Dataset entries
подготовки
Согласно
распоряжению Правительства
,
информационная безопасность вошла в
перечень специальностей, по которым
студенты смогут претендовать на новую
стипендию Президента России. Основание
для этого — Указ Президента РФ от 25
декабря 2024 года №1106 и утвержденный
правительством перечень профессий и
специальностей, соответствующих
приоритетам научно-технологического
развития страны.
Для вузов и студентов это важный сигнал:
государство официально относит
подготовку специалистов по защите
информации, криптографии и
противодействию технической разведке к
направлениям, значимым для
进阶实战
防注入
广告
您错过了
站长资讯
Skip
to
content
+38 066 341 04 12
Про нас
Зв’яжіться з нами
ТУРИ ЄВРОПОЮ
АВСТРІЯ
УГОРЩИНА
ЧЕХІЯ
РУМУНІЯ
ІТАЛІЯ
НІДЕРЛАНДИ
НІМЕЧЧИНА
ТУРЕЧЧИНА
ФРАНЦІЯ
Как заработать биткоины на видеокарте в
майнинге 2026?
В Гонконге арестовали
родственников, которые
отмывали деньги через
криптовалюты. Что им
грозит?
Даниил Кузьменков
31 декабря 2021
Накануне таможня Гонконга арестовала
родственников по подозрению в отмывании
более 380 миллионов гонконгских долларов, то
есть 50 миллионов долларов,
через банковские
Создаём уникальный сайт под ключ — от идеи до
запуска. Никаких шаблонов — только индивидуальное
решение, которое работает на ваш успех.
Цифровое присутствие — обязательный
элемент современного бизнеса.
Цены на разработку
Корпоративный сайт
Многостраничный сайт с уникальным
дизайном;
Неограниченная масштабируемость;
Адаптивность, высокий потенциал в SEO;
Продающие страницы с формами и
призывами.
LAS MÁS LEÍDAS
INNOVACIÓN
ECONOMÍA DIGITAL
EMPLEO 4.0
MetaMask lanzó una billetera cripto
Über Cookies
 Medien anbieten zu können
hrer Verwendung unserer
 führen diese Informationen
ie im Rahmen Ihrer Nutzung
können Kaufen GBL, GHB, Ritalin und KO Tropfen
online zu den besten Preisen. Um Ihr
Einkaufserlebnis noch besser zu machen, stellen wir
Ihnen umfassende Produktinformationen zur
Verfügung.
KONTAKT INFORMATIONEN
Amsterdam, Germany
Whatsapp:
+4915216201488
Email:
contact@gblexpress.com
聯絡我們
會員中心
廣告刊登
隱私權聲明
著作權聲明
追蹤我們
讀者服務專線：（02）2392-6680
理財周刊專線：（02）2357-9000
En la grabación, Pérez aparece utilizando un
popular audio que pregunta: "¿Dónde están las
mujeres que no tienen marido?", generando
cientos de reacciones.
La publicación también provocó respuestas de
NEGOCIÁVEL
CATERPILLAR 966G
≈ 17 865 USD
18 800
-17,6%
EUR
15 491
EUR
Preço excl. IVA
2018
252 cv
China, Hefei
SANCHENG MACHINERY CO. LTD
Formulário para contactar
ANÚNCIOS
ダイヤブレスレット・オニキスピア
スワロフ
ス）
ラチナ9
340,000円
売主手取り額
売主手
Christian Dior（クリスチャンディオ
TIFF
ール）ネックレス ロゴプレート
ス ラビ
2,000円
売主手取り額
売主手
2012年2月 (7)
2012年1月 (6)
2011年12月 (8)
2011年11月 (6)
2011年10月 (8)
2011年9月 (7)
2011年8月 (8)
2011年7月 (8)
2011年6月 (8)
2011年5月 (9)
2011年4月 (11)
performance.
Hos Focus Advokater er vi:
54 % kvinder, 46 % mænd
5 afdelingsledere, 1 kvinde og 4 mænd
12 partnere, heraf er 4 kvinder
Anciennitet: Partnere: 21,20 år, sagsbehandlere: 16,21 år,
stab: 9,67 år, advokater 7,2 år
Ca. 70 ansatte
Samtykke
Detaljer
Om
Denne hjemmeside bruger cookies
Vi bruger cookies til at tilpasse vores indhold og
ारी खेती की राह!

- [Assignment] Each entry above should be repeated exactly, with no line left out.

- [Exercise result]
подготовки
Согласно
распоряжению Правительства
,
информационная безопасность вошла в
перечень специальностей, по которым
студенты смогут претендовать на новую
стипендию Президента России. Основание
для этого — Указ Президента РФ от 25
декабря 2024 года №1106 и утвержденный
правительством перечень профессий и
специальностей, соответствующих
приоритетам научно-технологического
развития страны.
Для вузов и студентов это важный сигнал:
государство официально относит
подготовку специалистов по защите
информации, криптографии и
противодействию технической разведке к
направлениям, значимым для
进阶实战
防注入
广告
您错过了
站长资讯
Skip
to
content
+38 066 341 04 12
Про нас
Зв’яжіться з нами
ТУРИ ЄВРОПОЮ
АВСТРІЯ
УГОРЩИНА
ЧЕХІЯ
РУМУНІЯ
ІТАЛІЯ
НІДЕРЛАНДИ
НІМЕЧЧИНА
ТУРЕЧЧИНА
ФРАНЦІЯ
Как заработать биткоины на видеокарте в
майнинге 2026?
В Гонконге арестовали
родственников, которые
отмывали деньги через
криптовалюты. Что им
грозит?
Даниил Кузьменков
31 декабря 2021
Накануне таможня Гонконга арестовала
родственников по подозрению в отмывании
более 380 миллионов гонконгских долларов, то
есть 50 миллионов долларов,
через банковские
Создаём уникальный сайт под ключ — от идеи до
запуска. Никаких шаблонов — только индивидуальное
решение, которое работает на ваш успех.
Цифровое присутствие — обязательный
элемент современного бизнеса.
Цены на разработку
Корпоративный сайт
Многостраничный сайт с уникальным
дизайном;
Неограниченная масштабируемость;
Адаптивность, высокий потенциал в SEO;
Продающие страницы с формами и
призывами.
LAS MÁS LEÍDAS
INNOVACIÓN
ECONOMÍA DIGITAL
EMPLEO 4.0
MetaMask lanzó una billetera cripto
Über Cookies
 Medien anbieten zu können
hrer Verwendung unserer
 führen diese Informationen
ie im Rahmen Ihrer Nutzung
können Kaufen GBL, GHB, Ritalin und KO Tropfen
online zu den besten Preisen. Um Ihr
Einkaufserlebnis noch besser zu machen, stellen wir
Ihnen umfassende Produktinformationen zur
Verfügung.
KONTAKT INFORMATIONEN
Amsterdam, Germany
Whatsapp:
+4915216201488
Email:
contact@gblexpress.com
聯絡我們
會員中心
廣告刊登
隱私權聲明
著作權聲明
追蹤我們
讀者服務專線：（02）2392-6680
理財周刊專線：（02）2357-9000
En la grabación, Pérez aparece utilizando un
popular audio que pregunta: "¿Dónde están las
mujeres que no tienen marido?", generando
cientos de reacciones.
La publicación también provocó respuestas de
NEGOCIÁVEL
CATERPILLAR 966G
≈ 17 865 USD
18 800
-17,6%
EUR
15 491
EUR
Preço excl. IVA
2018
252 cv
China, Hefei
SANCHENG MACHINERY CO. LTD
Formulário para contactar
ANÚNCIOS
ダイヤブレスレット・オニキスピア
スワロフ
ス）
ラチナ9
340,000円
売主手取り額
売主手
Christian Dior（クリスチャンディオ
TIFF
ール）ネックレス ロゴプレート
ス ラビ
2,000円
売主手取り額
売主手
2012年2月 (7)
2012年1月 (6)
2011年12月 (8)
2011年11月 (6)
2011年10月 (8)
2011年9月 (7)
2011年8月 (8)
2011年7月 (8)
2011年6月 (8)
2011年5月 (9)
2011年4月 (11)
performance.
Hos Focus Advokater er vi:
54 % kvinder, 46 % mænd
5 afdelingsledere, 1 kvinde og 4 mænd
12 partnere, heraf er 4 kvinder
Anciennitet: Partnere: 21,20 år, sagsbehandlere: 16,21 år,
stab: 9,67 år, advokater 7,2 år
Ca. 70 ansatte
Samtykke
Detaljer
Om
Denne hjemmeside bruger cookies
Vi bruger cookies til at tilpasse vores indhold og
ारी खेती की राह!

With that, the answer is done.